In Florida, Governor Jeb Bush canceled the sale of the photos and
ordered the company to destroy the photos it had received.  In South
Carolina, where the first tests of the system are underway,
authorities filed suit to halt the project and to retrieve the images
and legislators submitted proposals to prohibit such sales in the
future.  In Colorado, the governor condemned the sale of  drivers
license photos and said he would to do whatever he could to stop the
planned transfer.  Other states such as New Hampshire rejected selling
the photos to the company.
A series of investigative reports in the Washington Post alerted
residents that state motor vehicle officials sold the images without
the permission of drivers.  The newspaper reported that South Carolina
and Florida officials had already sold license information and photos
to the private firm, in some cases for a penny apiece.  South Carolina
had transferred 3.5 million digital photographs, while Florida had
already sent 35,000 out of a total of 14 million.  Colorado planned to
sell 5 million photos.
The company, Image Data LLC of Nashua, New Hampshire, planned to use
the information to create an anti-fraud system for stores. Under the
plan, a retail clerk could key in a person's driver license number and
that person's picture would flash up on a small screen at the clerk's
register for a few seconds.  As the plan became known, Image Data was
so swamped with calls that it added extra lines and hired temporary
workers and still found lines busy and its voice-mail system full.
Class action suits are being planned in South Carolina and Florida.
[6] Know Your Customer?  The Customers Say "No!"

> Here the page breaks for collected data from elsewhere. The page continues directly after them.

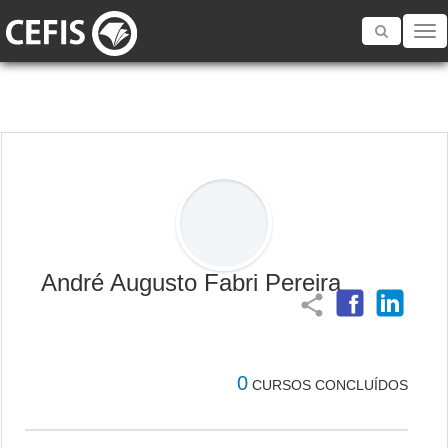
Toggle
navigatio
André Augusto Fabri Pereira
share
0
CURSOS CONCLUÍDOS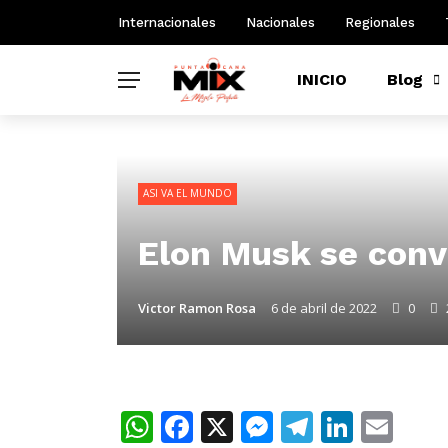
Internacionales
Nacionales
Regionales
INICIO
Blog
ASI VA EL MUNDO
Elon Musk se conv
Victor Ramon Rosa
6 de abril de 2022
0
WhatsApp
Facebook
X
Messenger
Telegra
Linke
Ema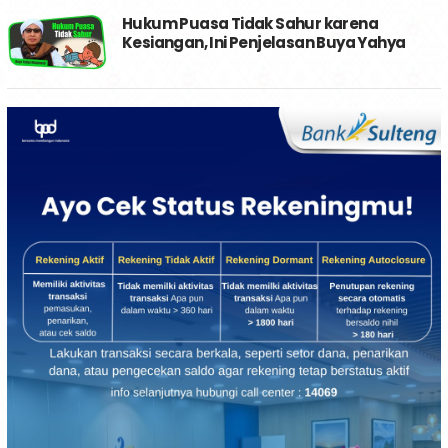
Hukum Puasa Tidak Sahur karena
Kesiangan, Ini Penjelasan Buya Yahya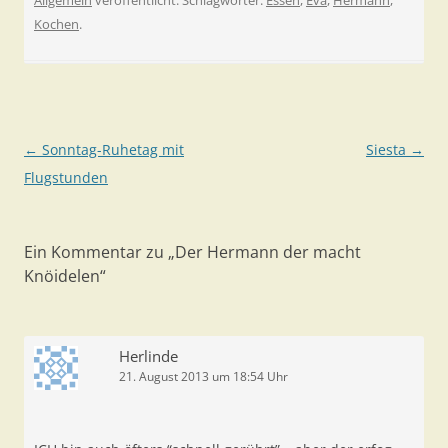
Allgemein
veröffentlicht. Schlagwörter:
Essen
,
Eva
,
Hermann
,
Kochen
.
Beitragsnavigation
←
Sonntag-Ruhetag mit
Siesta
→
Flugstunden
Ein Kommentar zu „
Der Hermann der macht
Knöidelen
“
Herlinde
21. August 2013 um 18:54 Uhr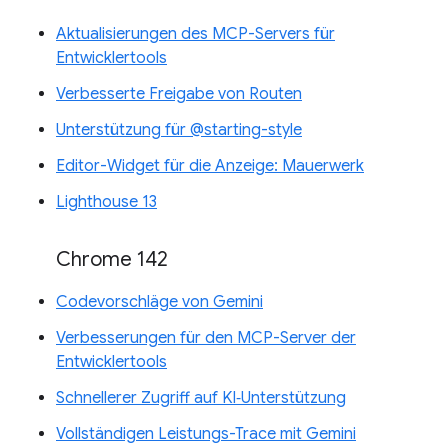
Aktualisierungen des MCP-Servers für
Entwicklertools
Verbesserte Freigabe von Routen
Unterstützung für @starting-style
Editor-Widget für die Anzeige: Mauerwerk
Lighthouse 13
Chrome 142
Codevorschläge von Gemini
Verbesserungen für den MCP-Server der
Entwicklertools
Schnellerer Zugriff auf KI‑Unterstützung
Vollständigen Leistungs-Trace mit Gemini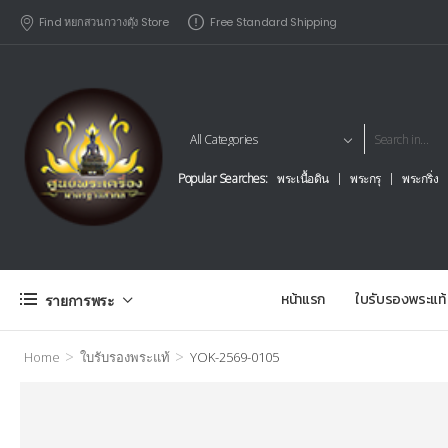
Find หยกสวนกวางตุัง Store
Free Standard Shipping
Popular Searches:
พระเนื้อดิน
พระกรุ
พระกริ่ง
หน้าแรก
ใบรับรองพระแท้
รายการพระ
>
>
Home
ใบรับรองพระแท้
YOK-2569-0105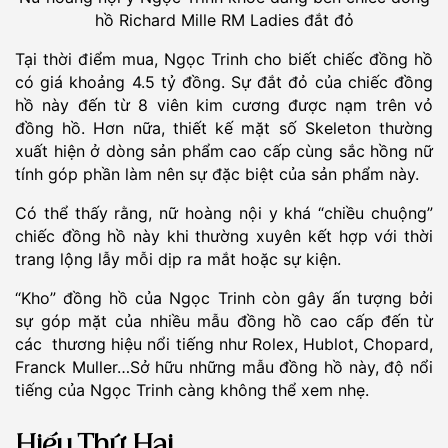
hồ Richard Mille RM Ladies đắt đỏ
Tại thời điểm mua, Ngọc Trinh cho biết chiếc đồng hồ
có giá khoảng 4.5 tỷ đồng. Sự đắt đỏ của chiếc đồng
hồ này đến từ 8 viên kim cương được nạm trên vỏ
đồng hồ. Hơn nữa, thiết kế mặt số Skeleton thường
xuất hiện ở dòng sản phẩm cao cấp cùng sắc hồng nữ
tính góp phần làm nên sự đặc biệt của sản phẩm này.
Có thể thấy rằng, nữ hoàng nội y khá “chiều chuộng”
chiếc đồng hồ này khi thường xuyên kết hợp với thời
trang lộng lẫy mỗi dịp ra mắt hoặc sự kiện.
“Kho” đồng hồ của Ngọc Trinh còn gây ấn tượng bởi
sự góp mặt của nhiều mẫu đồng hồ cao cấp đến từ
các thương hiệu nổi tiếng như Rolex, Hublot, Chopard,
Franck Muller…Sở hữu những mẫu đồng hồ này, độ nổi
tiếng của Ngọc Trinh càng không thể xem nhẹ.
Hiếu Thứ Hai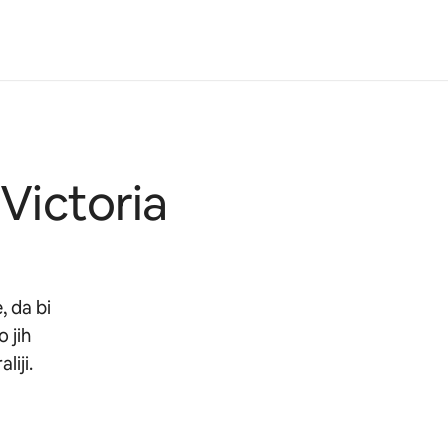
 Victoria
, da bi
 jih
liji.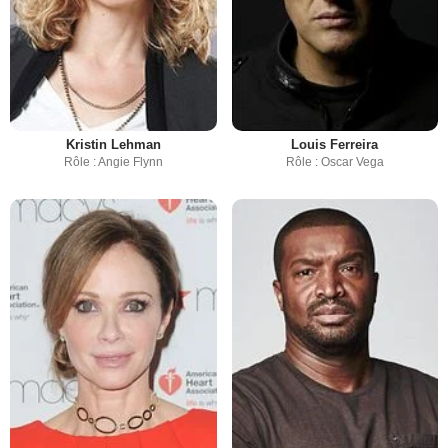
Kristin Lehman
Louis Ferreira
Rôle : Angie Flynn
Rôle : Oscar Vega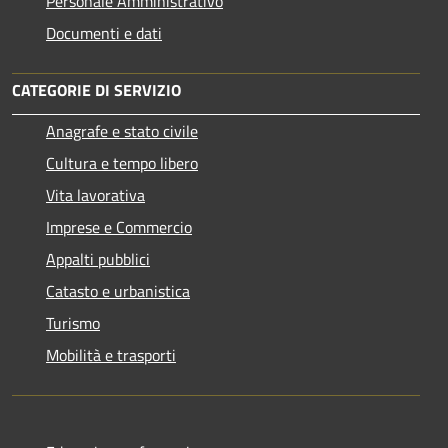
Personale Amministrativo
Documenti e dati
CATEGORIE DI SERVIZIO
Anagrafe e stato civile
Cultura e tempo libero
Vita lavorativa
Imprese e Commercio
Appalti pubblici
Catasto e urbanistica
Turismo
Mobilità e trasporti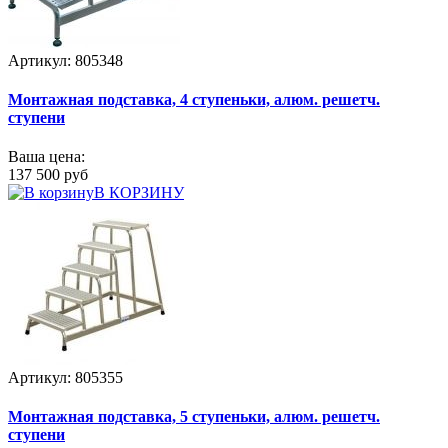
Артикул: 805348
Монтажная подставка, 4 ступеньки, алюм. решетч.
ступени
Ваша цена:
137 500 руб
В КОРЗИНУ
Артикул: 805355
Монтажная подставка, 5 ступеньки, алюм. решетч.
ступени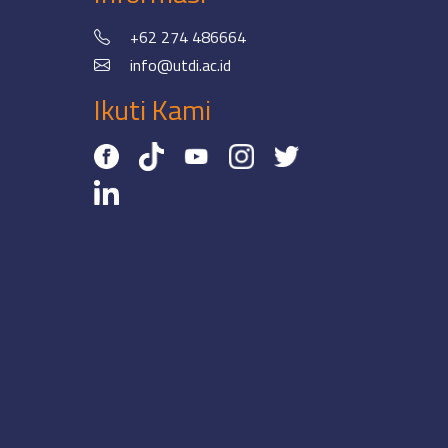
+62 274 486664
info@utdi.ac.id
Ikuti Kami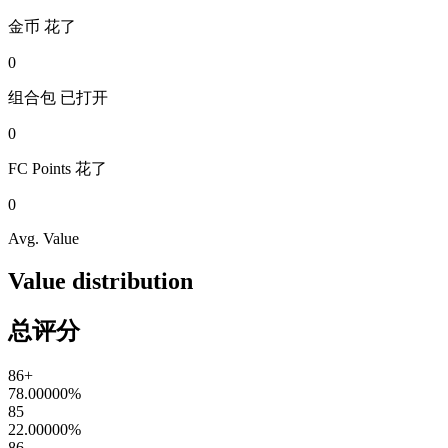
金币
花了
0
组合包
已打开
0
FC Points
花了
0
Avg. Value
Value distribution
总评分
86+
78.00000
%
85
22.00000
%
86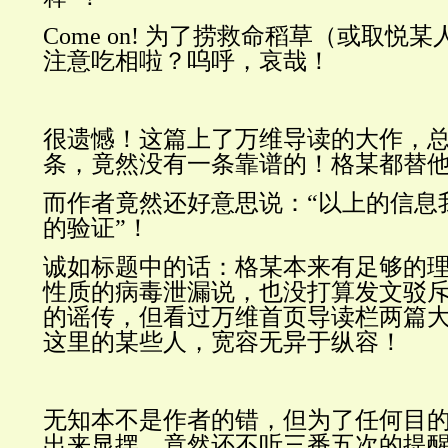
Come on! 为了捞救命稻草（或取悦
注意吃相啦？呜呼，哀哉！
很遗憾！这篇上了万维导读的大作，总
条，竟然没有一条靠谱的！格某都替
而作者竟然还好意思说：“
以上的信息
的验证
”！
诚如标题中的话：格某本来有足够的
性质的病毒泄漏说，也没打算发文驳
的谣传，但看过万维首页导读栏两篇
这里的某些人，宽容无异于纵容！
无知本不是作者的错，但为了任何目
出来显摆，竟然还不听三番五次的提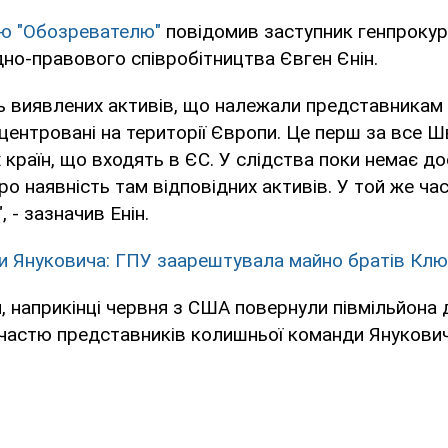
'ю "Обозревателю"
повідомив заступник генпрокур
но-правового співробітництва Євген Єнін.
ть виявлених активів, що належали представникам
центровані на території Європи. Це перш за все Ш
 країн, що входять в ЄС. У слідства поки немає до
о наявність там відповідних активів. У той же ча
 - зазначив Енін.
и Януковича: ГПУ заарештувала майно братів Кл
, наприкінці червня з США повернули півмільйона 
участю представників колишньої команди Янукович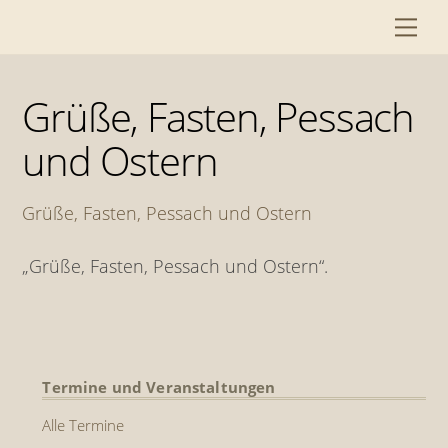
Skip
Me
to
content
Grüße, Fasten, Pessach
und Ostern
Grüße, Fasten, Pessach und Ostern
„Grüße, Fasten, Pessach und Ostern“.
Termine und Veranstaltungen
Alle Termine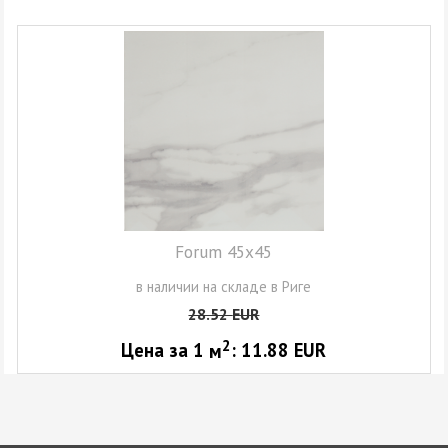
Forum 45x45
в наличии на складе в Риге
28.52
EUR
2
Цена за 1
м
:
11.88
EUR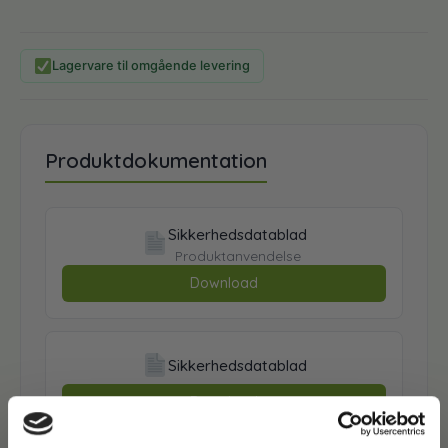
Lagervare til omgående levering
Produktdokumentation
Sikkerhedsdatablad
Produktanvendelse
Download
Sikkerhedsdatablad
Download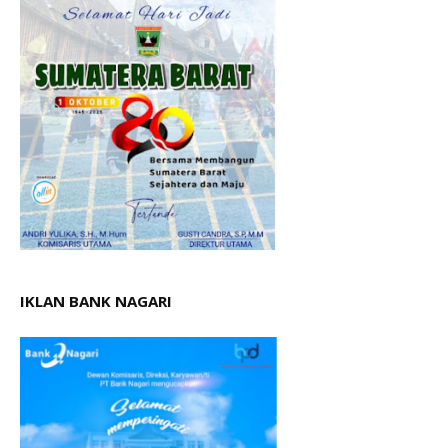
IKLAN BANK NAGARI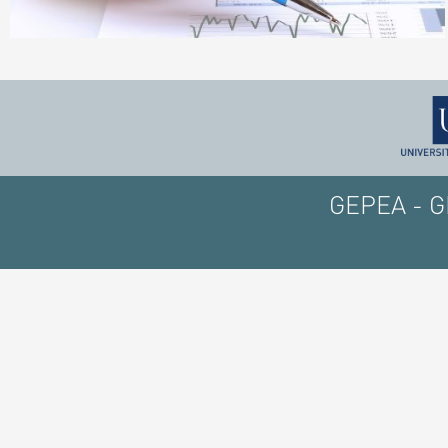
GEPEA - GE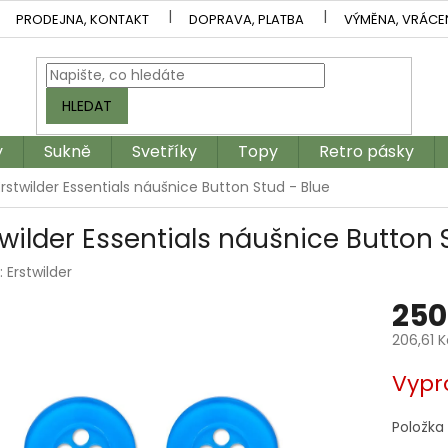
PRODEJNA, KONTAKT
DOPRAVA, PLATBA
VÝMĚNA, VRÁCE
HLEDAT
y
Sukně
Svetříky
Topy
Retro pásky
Erstwilder Essentials náušnice Button Stud - Blue
twilder Essentials náušnice Button 
:
Erstwilder
250
206,61 
Měrná
Vypr
cena:
Položka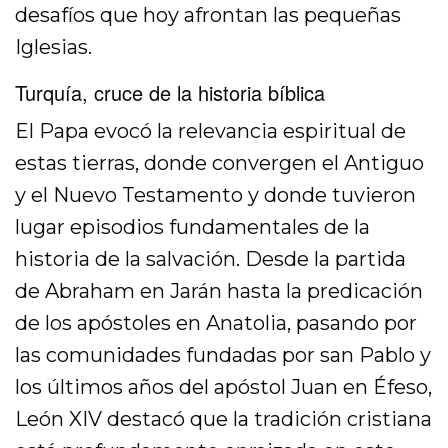
desafíos que hoy afrontan las pequeñas
Iglesias.
Turquía, cruce de la historia bíblica
El Papa evocó la relevancia espiritual de
estas tierras, donde convergen el Antiguo
y el Nuevo Testamento y donde tuvieron
lugar episodios fundamentales de la
historia de la salvación. Desde la partida
de Abraham en Jarán hasta la predicación
de los apóstoles en Anatolia, pasando por
las comunidades fundadas por san Pablo y
los últimos años del apóstol Juan en Éfeso,
León XIV destacó que la tradición cristiana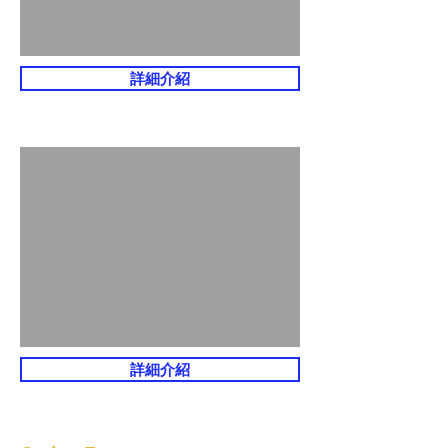
詳細介紹
詳細介紹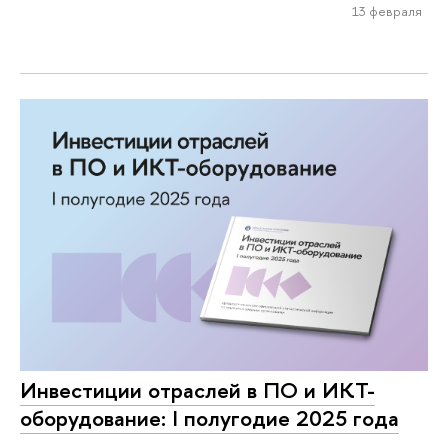
13 февраля
Инвестиции отраслей в ПО и ИКТ-
оборудование: I полугодие 2025 года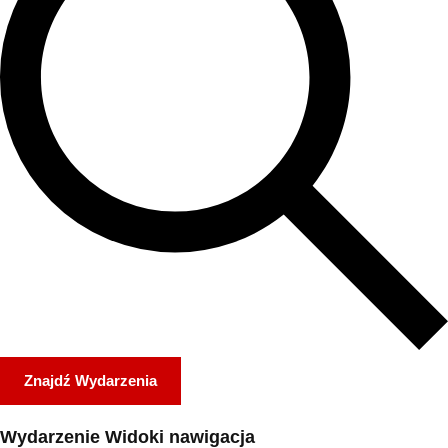
Znajdź Wydarzenia
Wydarzenie Widoki nawigacja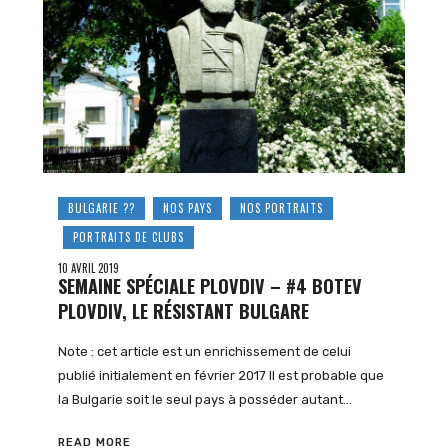
BULGARIE ??
NOS PAYS
NOS PORTRAITS
PORTRAITS DE CLUBS
10 AVRIL 2019
SEMAINE SPÉCIALE PLOVDIV – #4 BOTEV
PLOVDIV, LE RÉSISTANT BULGARE
Note : cet article est un enrichissement de celui
publié initialement en février 2017 Il est probable que
la Bulgarie soit le seul pays à posséder autant…
READ MORE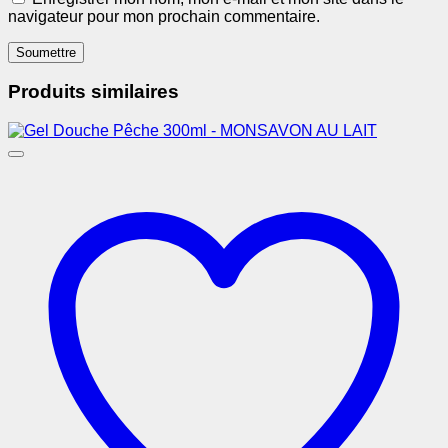
navigateur pour mon prochain commentaire.
Produits similaires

The Federal Deposit Insurance Corporation's (FDIC) is  backing away
from its proposed "Know Your Customer" regulations after coming under
heavy criticism from citizens and bankers.  "It's evident to me
personally that we are going to have to do something different than
what was proposed," FDIC Chairman Donna A. Tanoue told the "American
Banker" magazine.
The proposed regulations would require banks to monitor customer
accounts and report "suspicious" transactions to federal authorities.
The rules were issued December 7, 1998, by the FDIC,  Federal Reserve
Board, Office of the Comptroller of the Currency, and Office of Thrift
Supervision. (See EPIC Alert 5.20).
Citizens concerned about their privacy have sent more that 14,000
e-mail messages and letters to the FDIC and several thousand more to
the Office of Comptroller of the Currency and the Office of Thrift
Supervision.  The FDIC has received only about a dozen messages
supporting the proposed rules.
The American Bankers Association, reversing its previous support, has
asked the FDIC to kill the controversial plan, stating, "given the
widespread and growing negative perception, we are concerned about the
prospect of having the public lose confidence in the banking
industry."  Smaller banks, led by the Independent Bankers Association
of America, and America's Community Bankers have long opposed the
rules, citing privacy concerns and the burdensome requirements.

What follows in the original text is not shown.